Crónica Económica

Sí es nuestra deuda y sí la pagaremos

Crónica económica

Lunes 15 de octubre de 2012
Varias personas, arremolinados en grupos menos heterogéneos que lo que pretenden, han pateado las calles de varias ciudades españolas con el mensaje “no debemos, no pagamos” o “no es nuestra deuda, no es nuestro rescate”. Rayas en el agua.

Han lanzado más mensajes. “Contra los recortes; su deuda no la pagamos”, “Banca Pública”, “Privatizan para robar más”. Es cierto que la profundidad de los mensajes está a la altura de la cacerolada con que los acompañaban. Pero no podemos dejar de prestarles atención. En primer lugar, porque son la expresión de una indignación genuina. En segundo lugar, porque son la expresión de una confusión genuina. Fruto de un engaño del que todavía tanto los que golpean cacerolas en la calle como muchos de los que les ven en televisión todavía no han salido.

La premisa mayor es que “no debemos” o “esta no es nuestra deuda”. ¿Qué deuda es esa? La del Estado. ¿Es nuestra deuda? La respuesta no es tan fácil como pudiera parecer. Es la deuda del Estado. Si es la deuda de la sociedad española o no, depende de la idea que tenga cada uno de la legitimidad del Estado. Hay un Estado, que en España se ha sometido a un control, o a un manejo, democrático. La política es el juego de extraer, por medio del Estado, renta y riqueza de una parte de la sociedad a otra parte de la sociedad y al propio Estado. Las transferencias suelen ser a sectores que apoyan al poder. Bien porque cuentan con voto suficiente, bien porque son intereses que pueden ganar tanto con cualquier decisión del Estado, que ponen los medios necesarios al servicio de que los políticos tomen las medidas adecuadas.

Es cierto que esto puede parecer que tiene una lógica que no es exactamente la de la sociedad. Pero es que la sociedad tiene su propia lógica, que es el mercado, y para mejorar esa lógica se justifica la existencia del Estado y su funcionamiento. Pero bajemos un poco más a nuestro Estado y a nuestra reciente historia. El Estado, para justificarse, o en su justificación, provee de un conjunto de servicios, lo que hará (en principio) mejor que la sociedad. Pensiones. Educación. Sanidad. Seguros de desempleo. Y así hasta los últimos euros de los presupuestos de las administraciones. Es cierto que el sistema político, aunque sea democrático, permite muy escaso margen para controlar tanto la estructura del Estado como el destino del gasto público. En este sentido, la deuda del Estado “no es nuestra deuda”.

En otro sentido tampoco lo es. Por un motivo muy claro: El Estado no paga con su propio dinero, sino que paga con el dinero de la sociedad. Y el dinero que extrae de la sociedad no lo gana vendiendo sus servicios, sino por medio de los impuestos. Es nuestro dinero, pero son gastos que sólo de un modo indirecto se han realizado con nuestro consentimiento. Es como si un vecino nos compra un Mercedes-Benz de segunda mano y lo paga con nuestro propio dinero. ¿Necesitábamos un coche? ¿Tenía que ser de esa marca? ¿De segunda mano? ¿Ese modelo? ¿A ese precio? Podemos elegir otro vecino para que compre por nosotros. Pero el nivel de control ciudadano sobre el gasto es muy indirecto.
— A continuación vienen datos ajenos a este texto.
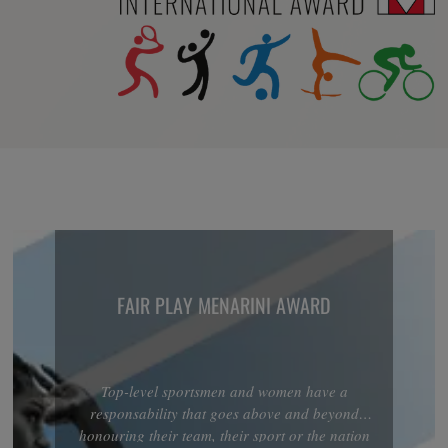
FAIR PLAY MENARINI AWARD
Top-level sportsmen and women have a
responsability that goes above and beyond
honouring their team, their sport or the nation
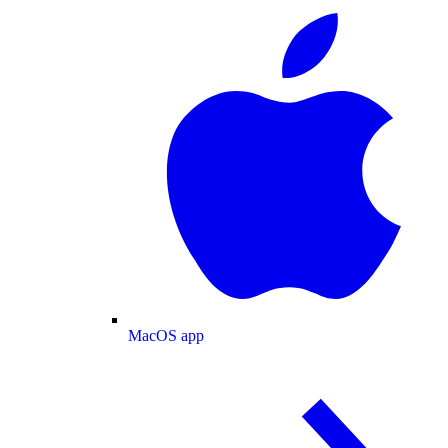
MacOS app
Aún así, hay cierto consenso en las grandes áreas a las que debe destinarse el gasto público. Y aunque haya esa relación indirecta con las preferencias sociales, y aunque paguemos impuestos de forma coactiva, seguimos pagando los impuestos. Y seguimos participando en el proceso político. Luego alguna responsabilidad sí tenemos en ese endeudamiento.
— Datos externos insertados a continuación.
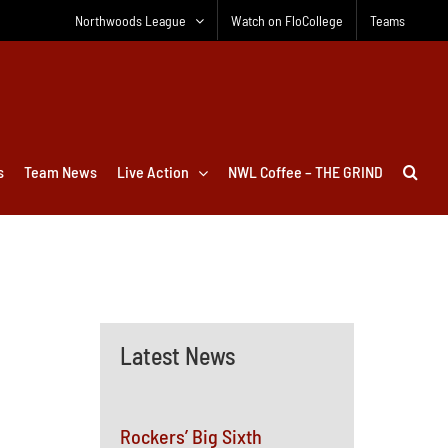
Northwoods League
Watch on FloCollege
Teams
s
Team News
Live Action
NWL Coffee – THE GRIND
Latest News
Rockers’ Big Sixth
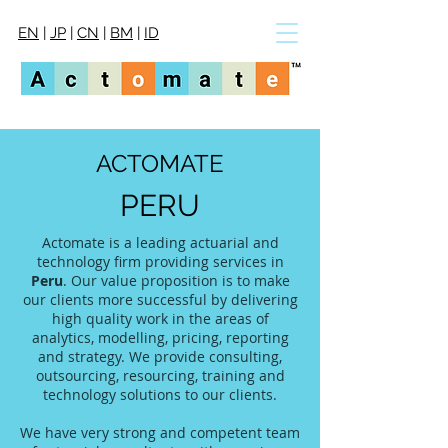
EN
|
JP
|
CN
|
BM
|
ID
ACTOMATE
PERU
Actomate is a leading actuarial and
technology firm providing services in
Peru
. Our value proposition is to make
our clients more successful by delivering
high quality work in the areas of
analytics, modelling, pricing, reporting
and strategy. We provide consulting,
outsourcing, resourcing, training and
technology solutions to our clients.
We have very strong and competent team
La premisa menor: “no pagamos”. Lo que quieren los manifestantes es precisamente más gasto público. Y, o sale de nuestros impuestos, o sale del ahorro, interior o exterior. Nosotros lo hemos cogido del ahorro, fundamentalmente exterior. Si no pagamos esa deuda, ocurrirán varias cosas que los manifestantes no desean.

En primer lugar, dejarán de prestarnos. En segundo lugar, tendremos que pagar los servicios sólo con la corriente actual de ingresos del Estado, por lo que habrá que recortar los servicios de inmediato y a unos niveles que no podemos ni concebir. Además, el capital dejará de fluir hacia España. Seremos aún más pobres, por lo que en una segunda ronda tendremos que volver a recortar los servicios. Y, por último, saldrán los mismos a la calle, cacerola en mano.